Navigation

Specify a Language for Text Index

This tutorial describes how to specify the default language associated with the text index and also how to create text indexes for collections that contain documents in different languages.

Specify the Default Language for a text Index

The default language associated with the indexed data determines the rules to parse word roots (i.e. stemming) and ignore stop words. The default language for the indexed data is english.

To specify a different language, use the default_language option when creating the text index.
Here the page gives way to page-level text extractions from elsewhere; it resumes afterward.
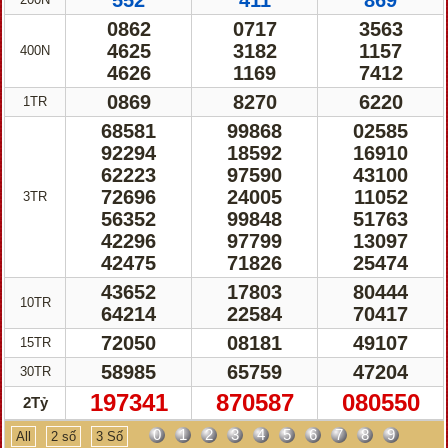
552
411
869
0862
0717
3563
4625
3182
1157
400N
4626
1169
7412
0869
8270
6220
1TR
68581
99868
02585
92294
18592
16910
62223
97590
43100
72696
24005
11052
3TR
56352
99848
51763
42296
97799
13097
42475
71826
25474
43652
17803
80444
10TR
64214
22584
70417
72050
08181
49107
15TR
58985
65759
47204
30TR
197341
870587
080550
2Tỷ
0
1
2
3
4
5
6
7
8
9
All
2 số
3 Số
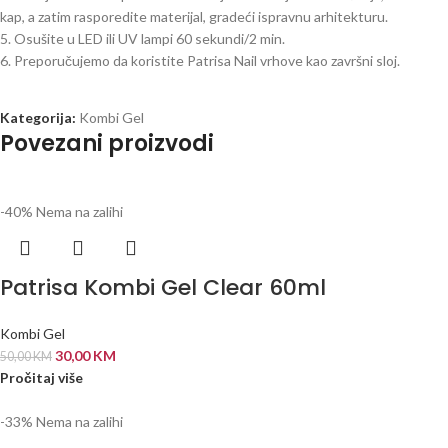
kap, a zatim rasporedite materijal, gradeći ispravnu arhitekturu.
5. Osušite u LED ili UV lampi 60 sekundi/2 min.
6. Preporučujemo da koristite Patrisa Nail vrhove kao završni sloj.
Kategorija:
Kombi Gel
Povezani proizvodi
-40%
Nema na zalihi
Patrisa Kombi Gel Clear 60ml
Kombi Gel
30,00
KM
50,00
KM
Pročitaj više
-33%
Nema na zalihi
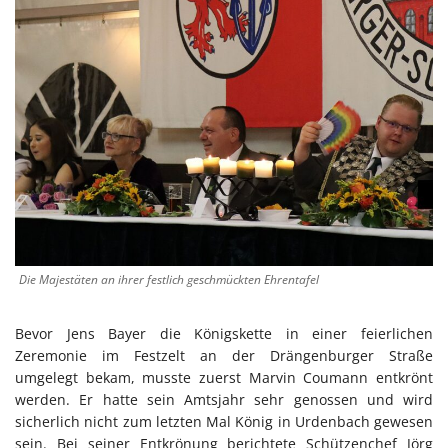
Die Majestäten an ihrer festlich geschmückten Ehrentafel
Bevor Jens Bayer die Königskette in einer feierlichen
Zeremonie im Festzelt an der Drängenburger Straße
umgelegt bekam, musste zuerst Marvin Coumann entkrönt
werden. Er hatte sein Amtsjahr sehr genossen und wird
sicherlich nicht zum letzten Mal König in Urdenbach gewesen
sein. Bei seiner Entkrönung berichtete Schützenchef Jörg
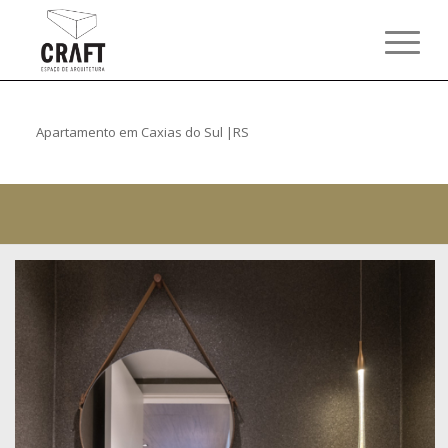
Apartamento em Caxias do Sul |RS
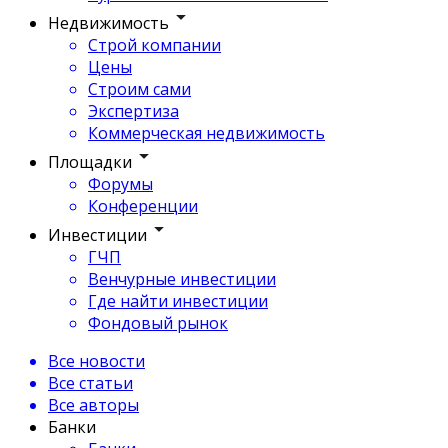
Недвижимость
Строй компании
Цены
Строим сами
Экспертиза
Коммерческая недвижимость
Площадки
Форумы
Конференции
Инвестиции
ГЧП
Венчурные инвестиции
Где найти инвестиции
Фондовый рынок
Все новости
Все статьи
Все авторы
Банки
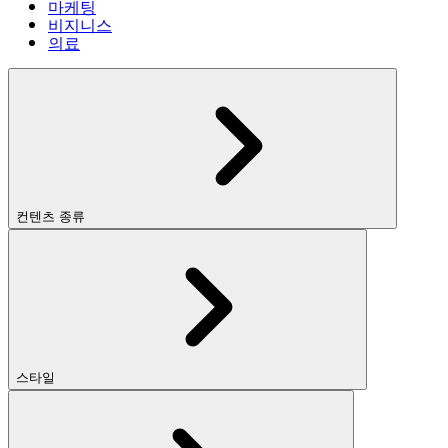
마케팅
비지니스
의료
컨텐츠 종류
스타일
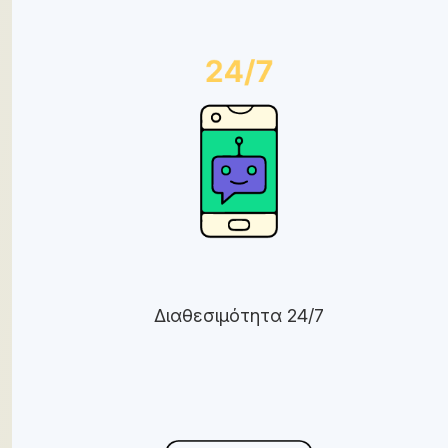
Διαθεσιμότητα 24/7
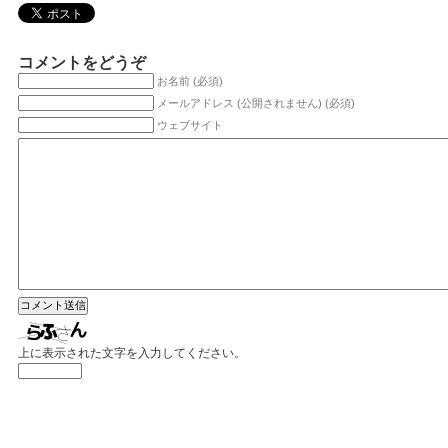
コメントをどうぞ
お名前 (必須)
メールアドレス (公開されません) (必須)
ウェブサイト
上に表示された文字を入力してください。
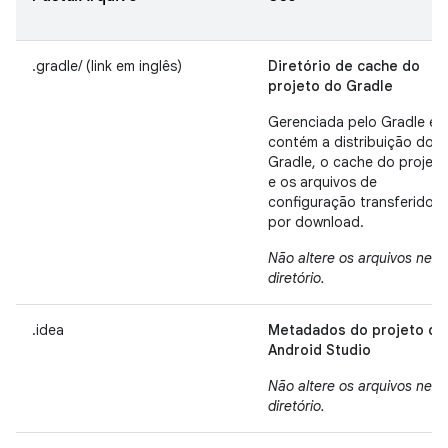
.gradle/ (link em inglês)
Diretório de cache do
projeto do Gradle
Gerenciada pelo Gradle e
contém a distribuição do
Gradle, o cache do projeto
e os arquivos de
configuração transferidos
por download.
Não altere os arquivos nest
diretório.
.idea
Metadados do projeto do
Android Studio
Não altere os arquivos nest
diretório.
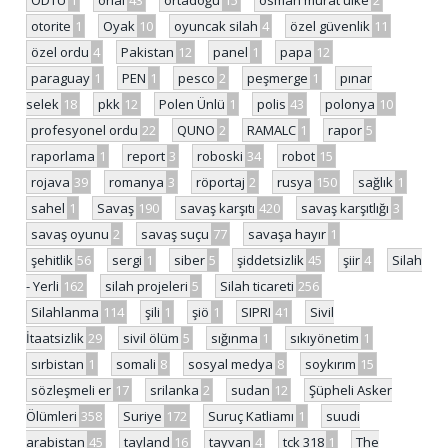
otorite
1
Oyak
10
oyuncak silah
4
özel güvenlik
11
özel ordu
4
Pakistan
12
panel
1
papa
12
paraguay
1
PEN
1
pesco
2
peşmerge
1
pınar
selek
18
pkk
12
Polen Ünlü
1
polis
43
polonya
10
profesyonel ordu
22
QUNO
2
RAMALC
1
rapor
5
raporlama
1
report
3
roboski
34
robot
15
rojava
39
romanya
3
röportaj
2
rusya
150
sağlık
1
sahel
1
Savaş
190
savaş karşıtı
420
savaş karşıtlığı
3
savaş oyunu
2
savaş suçu
77
savaşa hayır
1
şehitlik
56
sergi
1
siber
5
şiddetsizlik
45
şiir
4
Silah
- Yerli
162
silah projeleri
5
Silah ticareti
256
Silahlanma
114
şili
1
şiö
1
SIPRI
41
Sivil
İtaatsizlik
29
sivil ölüm
5
sığınma
1
sıkıyönetim
1
sırbistan
1
somali
8
sosyal medya
8
soykırım
15
sözleşmeli er
17
srilanka
2
sudan
12
Şüpheli Asker
Ölümleri
358
Suriye
172
Suruç Katliamı
1
suudi
arabistan
45
tayland
16
tayvan
4
tck 318
1
The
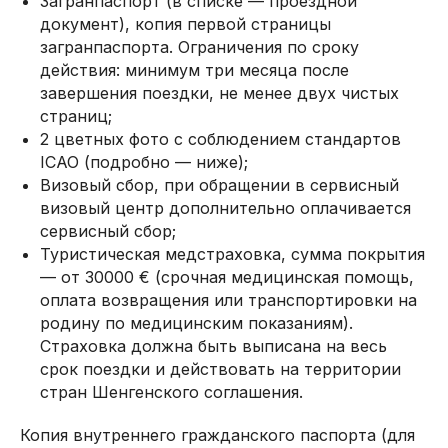
Загранпаспорт (в списке — проездной
документ), копия первой страницы
загранпаспорта. Ограничения по сроку
действия: минимум три месяца после
завершения поездки, не менее двух чистых
страниц;
2 цветных фото с соблюдением стандартов
ICAO (подробно — ниже);
Визовый сбор, при обращении в сервисный
визовый центр дополнительно оплачивается
сервисный сбор;
Туристическая медстраховка, сумма покрытия
— от 30000 € (срочная медицинская помощь,
оплата возвращения или транспортировки на
родину по медицинским показаниям).
Страховка должна быть выписана на весь
срок поездки и действовать на территории
стран Шенгенского соглашения.
Копия внутреннего гражданского паспорта (для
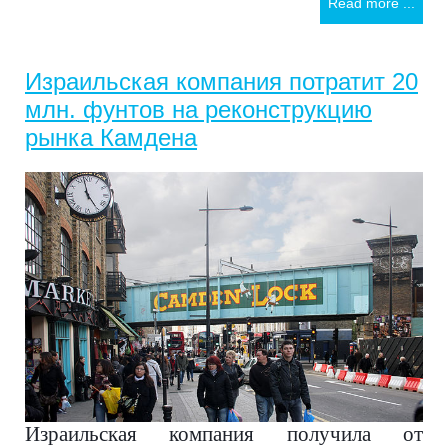
Read more ...
Израильская компания потратит 20
млн. фунтов на реконструкцию
рынка Камдена
Израильская компания получила от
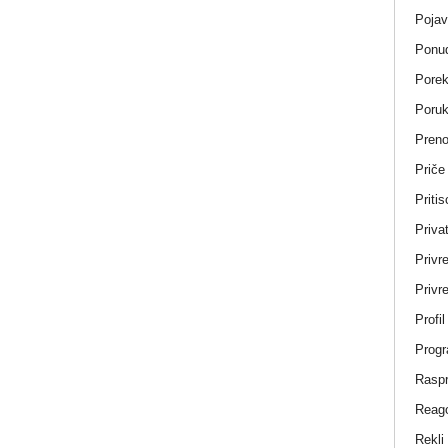
Pojav
Ponud
Porek
Poru
Pren
Priče
Pritis
Privat
Privr
Privre
Profi
Progr
Rasp
Reag
Rekli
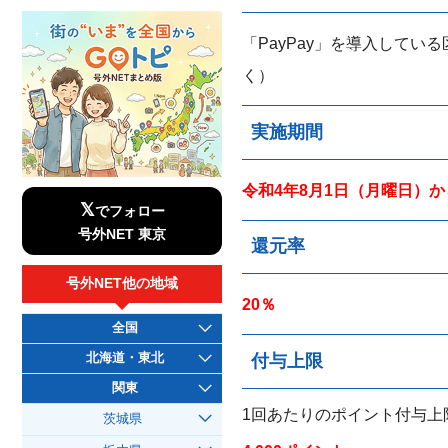
「PayPay」を導入して
く）
実施期間
令和4年8月1日（月曜日）か
𝕏
でフォロー
号外NET 東京
還元率
号外NET他の地域
20％
全国
北海道・東北
付与上限
関東
1回あたりのポイント付与上
茨城県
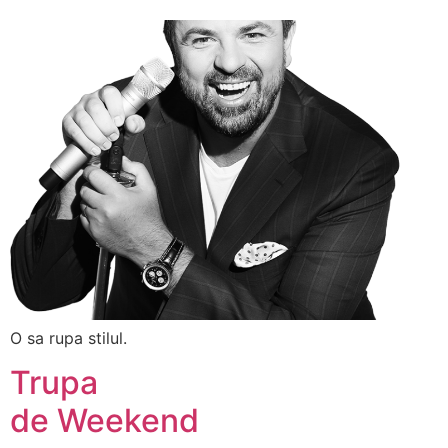
O sa rupa stilul.
Trupa
de Weekend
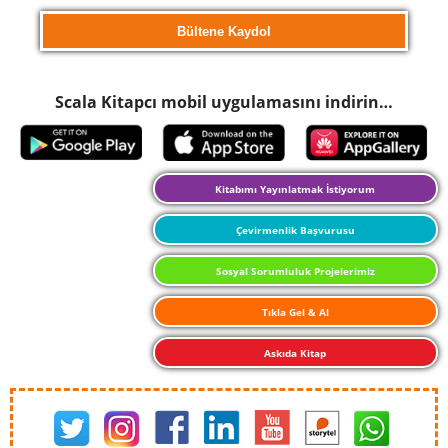
Scala Kitapcı mobil uygulamasını indirin…
Kitabımı Yayınlatmak İstiyorum
Çevirmenlik Başvurusu
Sosyal Sorumluluk Projelerimiz
Tıkla Gel & Al
Askıda Kitap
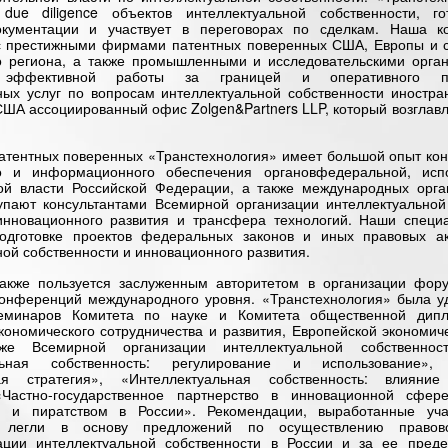
 due diligence объектов интеллектуальной собственности, го
окументации и участвует в переговорах по сделкам. Наша к
с престижными фирмами патентных поверенных США, Европы и с
о региона, а также промышленными и исследовательскими орга
 эффективной работы за границей и оперативного пр
ных услуг по вопросам интеллектуальной собственности иностр
США ассоциированный офис Zolgen&Partners LLP, который возглавля
атентных поверенных «Транстехнология» имеет большой опыт кон
го и информационного обеспечения органовфедеральной, исп
ой власти Российской Федерации, а также международных орг
упают консультантами Всемирной организации интеллектуальной
нновационного развития и трансфера технологий. Наши специ
подготовке проектов федеральных законов и иных правовых ак
ой собственности и инновационного развития.
акже пользуется заслуженным авторитетом в организации фору
конференций международного уровня. «Транстехнология» была у
еминаров Комитета по науке и Комитета общественной дип
кономического сотрудничества и развития, Европейской экономич
е Всемирной организации интеллектуальной собственно
альная собственность: регулирование и использование»
кая стратегия», «Интеллектуальная собственность: влиян
 «Частно-государственное партнерство в инновационной сфер
й и пиратством в России». Рекомендации, выработанные уча
̆, легли в основу предложений по осуществлению право
ации интеллектуальной собственности в России и за ее преде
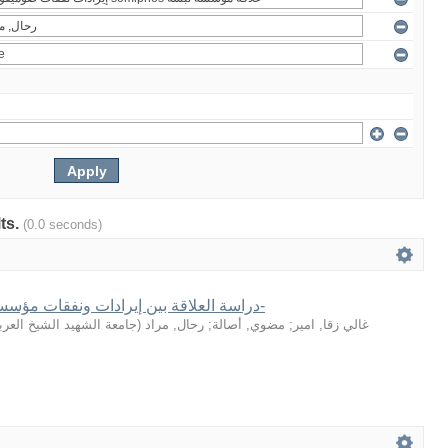
lts.
(0.0 seconds)
دراسة العلاقة بين إيرادات ونفقات مؤسسة صوميفوص-تبسة-
جامعة الشهيد الشيخ العر
(
رحال, مراد
;
مضوي, أصالة
;
غالي زقا, امير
See Text Search Languages for the languages available for default_language.

The following example creates for the quotes collection a text index on the content field and sets the default_language to spanish:

db.quotes.createIndex(
   { content : "text" },
   { default_language: "spanish" }
)

Create a text Index for a Collection in Multiple Languages

Specify the Index Language within the Document

If a collection contains documents or embedded documents that are in different languages, include a field named language in the documents or embedded documents and specify as its value the language for that document or embedded document.

MongoDB will use the specified language for that document or embedded document when building the text index:

  • The specified language in the document overrides the default language for the text index.
  • The specified language in an embedded document override the language specified in an enclosing document or the default language for the index.

See Text Search Languages for a list of supported languages.

For example, a collection quotes contains multi-language documents that include the language field in the document and/or the embedded document as needed:

{
   _id: 1,
   language: "portuguese",
   original: "A sorte protege os audazes.",
   translation:
     [
        {
           language: "english",
           quote: "Fortune favors the bold."
        },
        {
           language: "spanish",
           quote: "La suerte protege a los audaces."
        }
    ]
}
{
   _id: 2,
   language: "spanish",
   original: "Nada hay más surrealista que la realidad.",
   translation:
      [
        {
          language: "english",
          quote: "There is nothing more surreal than reality."
        },
        {
          language: "french",
          quote: "Il n'y a rien de plus surréaliste que la réalité."
        }
      ]
}
{
   _id: 3,
   original: "is this a dagger which I see before me.",
   translation:
   {
      language: "spanish",
      quote: "Es este un puñal que veo delante de mí."
   }
}

If you create a text index on the quote field with the default language of English.

db.quotes.createIndex( { original: "text", "translation.quote": "text" } )

Then, for the documents and embedded documents that contain the language field, the text index uses that language to parse word stems and other linguistic characteristics.

For embedded documents that do not contain the language field,

  • If the enclosing document contains the language field, then the index uses the document’s language for the embedded document.
  • Otherwise, the index uses the default language for the embedded documents.

For documents that do not contain the language field, the index uses the default language, which is English.

Use any Field to Specify the Language for a Document

To use a field with a name other than language, include the language_override option when creating the index.

For example, give the following command to use idioma as the field name instead of language:

db.quotes.createIndex( { quote : "text" },
                       { language_override: "idioma" } )

The documents of the quotes collection may specify a language with the idioma field:

{ _id: 1, idioma: "portuguese", quote: "A sorte protege os audazes" }
{ _id: 2, idioma: "spanish", quote: "Nada hay más surrealista que la realidad." }
{ _id: 3, idioma: "english", quote: "is this a dagger which I see before me" }